W ciągu zaledwie 10 dni Polacy zarezerwowali aż 318 mln zł wyczerpując tym samym ponad 91 proc. puli środków uruchomionych w 2017 roku. Później tempo wykorzystania funduszy wyraźnie wyhamowało i tylko dlatego oficjalnie o dopłaty można było ubiegać się przez cały styczeń. W praktyce jednak już w drugim tygodniu stycznia pojawiły się pierwsze informacje o tym, że banki wstrzymują lub przynajmniej ograniczają przyjmowanie wniosków kredytowych.
Dane te potwierdzają, że Polacy dobrze przygotowali się na uruchomienie nowej puli środków. Najprawdopodobniej powtórkę z tej sytuacji będziemy obserwować na początku 2018 roku, kiedy zostanie uruchomiona już ostatnia transza pieniędzy na dopłaty do kredytów w kwocie przynajmniej 360 mln zł.
– Doświadczenie ostatnich tygodni sugeruje, że ta niemała kwota może zostać wchłonięta w zaledwie kilka dni – prognozuje Bartosz Turek, analityk Open Finance.
Trudno się temu dziwić skoro przeciętny beneficjent programu otrzymuje od państwa 25 tys. zł na zakup własnego „M”, a rekordziści inkasują ponad 110 tys. zł. Pieniądze te oznaczają nie tylko swoisty „rabat” przy zakupie czterech kątów, ale też ułatwiają zebranie 20-proc. wkładu własnego wymaganego przy zaciąganiu kredytu mieszkaniowego.
Co mogą więc zrobić ci kredytobiorcy, którzy nie załapali się na dopłaty z puli zarezerwowanej na bieżący rok?
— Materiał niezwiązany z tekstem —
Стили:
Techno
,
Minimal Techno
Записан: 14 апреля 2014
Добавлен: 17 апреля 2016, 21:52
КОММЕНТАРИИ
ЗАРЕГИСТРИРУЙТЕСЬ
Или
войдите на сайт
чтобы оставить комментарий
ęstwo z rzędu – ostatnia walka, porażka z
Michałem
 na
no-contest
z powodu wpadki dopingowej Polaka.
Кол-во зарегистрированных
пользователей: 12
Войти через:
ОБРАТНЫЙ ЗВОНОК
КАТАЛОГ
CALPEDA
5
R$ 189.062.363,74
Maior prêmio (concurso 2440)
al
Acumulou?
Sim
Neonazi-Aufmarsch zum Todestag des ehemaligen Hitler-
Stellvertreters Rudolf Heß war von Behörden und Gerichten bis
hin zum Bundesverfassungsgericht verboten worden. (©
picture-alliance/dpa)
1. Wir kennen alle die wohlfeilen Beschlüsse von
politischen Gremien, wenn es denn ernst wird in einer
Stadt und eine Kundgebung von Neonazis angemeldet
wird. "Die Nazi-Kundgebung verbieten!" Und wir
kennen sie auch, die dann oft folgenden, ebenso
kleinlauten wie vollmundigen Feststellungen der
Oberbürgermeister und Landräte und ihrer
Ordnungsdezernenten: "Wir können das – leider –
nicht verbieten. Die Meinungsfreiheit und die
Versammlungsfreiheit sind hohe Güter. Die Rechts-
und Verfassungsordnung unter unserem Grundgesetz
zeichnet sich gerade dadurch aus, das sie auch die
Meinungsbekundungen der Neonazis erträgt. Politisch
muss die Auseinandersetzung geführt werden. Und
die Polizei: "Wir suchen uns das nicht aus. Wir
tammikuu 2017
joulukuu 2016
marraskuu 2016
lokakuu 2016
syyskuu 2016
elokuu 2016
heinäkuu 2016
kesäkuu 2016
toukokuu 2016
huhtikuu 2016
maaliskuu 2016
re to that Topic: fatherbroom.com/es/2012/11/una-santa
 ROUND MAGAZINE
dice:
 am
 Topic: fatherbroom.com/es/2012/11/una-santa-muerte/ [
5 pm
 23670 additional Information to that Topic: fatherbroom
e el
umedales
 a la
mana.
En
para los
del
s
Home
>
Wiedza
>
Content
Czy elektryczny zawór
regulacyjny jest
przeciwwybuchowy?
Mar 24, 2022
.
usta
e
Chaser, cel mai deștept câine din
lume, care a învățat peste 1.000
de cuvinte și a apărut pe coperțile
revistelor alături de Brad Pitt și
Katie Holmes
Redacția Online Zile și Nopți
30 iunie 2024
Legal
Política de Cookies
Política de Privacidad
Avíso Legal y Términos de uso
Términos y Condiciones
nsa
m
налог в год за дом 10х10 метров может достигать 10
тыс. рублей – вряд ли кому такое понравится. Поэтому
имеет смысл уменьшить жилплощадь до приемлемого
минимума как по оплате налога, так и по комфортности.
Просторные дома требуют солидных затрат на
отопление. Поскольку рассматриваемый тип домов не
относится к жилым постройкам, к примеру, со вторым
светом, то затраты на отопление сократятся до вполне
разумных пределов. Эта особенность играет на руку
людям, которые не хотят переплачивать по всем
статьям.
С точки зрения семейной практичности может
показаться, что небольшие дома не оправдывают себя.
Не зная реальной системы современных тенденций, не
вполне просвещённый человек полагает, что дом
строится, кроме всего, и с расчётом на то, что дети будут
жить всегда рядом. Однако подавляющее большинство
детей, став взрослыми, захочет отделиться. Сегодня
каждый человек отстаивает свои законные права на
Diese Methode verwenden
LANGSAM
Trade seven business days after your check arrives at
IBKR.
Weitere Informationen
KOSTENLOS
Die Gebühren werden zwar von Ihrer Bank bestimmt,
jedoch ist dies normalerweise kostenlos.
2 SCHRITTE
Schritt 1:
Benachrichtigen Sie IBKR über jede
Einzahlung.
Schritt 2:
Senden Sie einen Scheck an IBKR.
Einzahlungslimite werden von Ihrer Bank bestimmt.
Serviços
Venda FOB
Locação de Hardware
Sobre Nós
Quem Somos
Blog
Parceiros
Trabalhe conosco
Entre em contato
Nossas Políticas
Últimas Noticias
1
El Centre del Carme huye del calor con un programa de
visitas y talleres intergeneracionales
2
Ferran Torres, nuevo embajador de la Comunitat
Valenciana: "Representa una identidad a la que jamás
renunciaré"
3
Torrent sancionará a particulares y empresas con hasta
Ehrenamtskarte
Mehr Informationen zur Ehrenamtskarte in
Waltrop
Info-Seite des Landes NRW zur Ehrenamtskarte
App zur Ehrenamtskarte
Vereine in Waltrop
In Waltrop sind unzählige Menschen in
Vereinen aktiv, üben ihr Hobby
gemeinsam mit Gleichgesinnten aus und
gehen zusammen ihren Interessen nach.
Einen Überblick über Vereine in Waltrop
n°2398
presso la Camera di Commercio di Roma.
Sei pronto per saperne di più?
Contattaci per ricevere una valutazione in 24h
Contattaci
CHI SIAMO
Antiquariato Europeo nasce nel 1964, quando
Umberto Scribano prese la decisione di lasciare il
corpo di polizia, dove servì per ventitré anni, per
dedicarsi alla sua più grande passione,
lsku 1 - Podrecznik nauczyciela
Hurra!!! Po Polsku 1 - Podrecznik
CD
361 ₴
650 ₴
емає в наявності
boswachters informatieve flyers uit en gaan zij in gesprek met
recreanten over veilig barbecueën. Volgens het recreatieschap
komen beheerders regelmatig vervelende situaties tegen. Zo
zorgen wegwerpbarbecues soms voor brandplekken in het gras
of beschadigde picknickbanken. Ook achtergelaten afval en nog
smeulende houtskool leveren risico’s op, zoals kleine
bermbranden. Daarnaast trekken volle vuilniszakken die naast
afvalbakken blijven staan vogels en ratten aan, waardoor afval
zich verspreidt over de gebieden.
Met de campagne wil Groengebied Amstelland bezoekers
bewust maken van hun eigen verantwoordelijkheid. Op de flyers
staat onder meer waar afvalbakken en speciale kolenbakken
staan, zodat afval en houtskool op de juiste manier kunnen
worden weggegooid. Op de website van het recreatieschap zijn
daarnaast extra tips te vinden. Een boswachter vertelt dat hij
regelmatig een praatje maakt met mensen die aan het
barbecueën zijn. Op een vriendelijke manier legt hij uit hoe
Do wykorzystania zostają jedynie pieniądze zarezerwowane na rok 2018. Połowę z nich można wykorzystać już w bieżącym roku. W styczniu na dopłaty do kredytów zarezerwowano około 375 mln zł (z tego około 346 mln zł z budżetu 2017 roku). Kwota ta była najwyższa w historii. Dzięki tym pieniądzom Polacy mogą kupić nawet 15 tys. mieszkań i domów.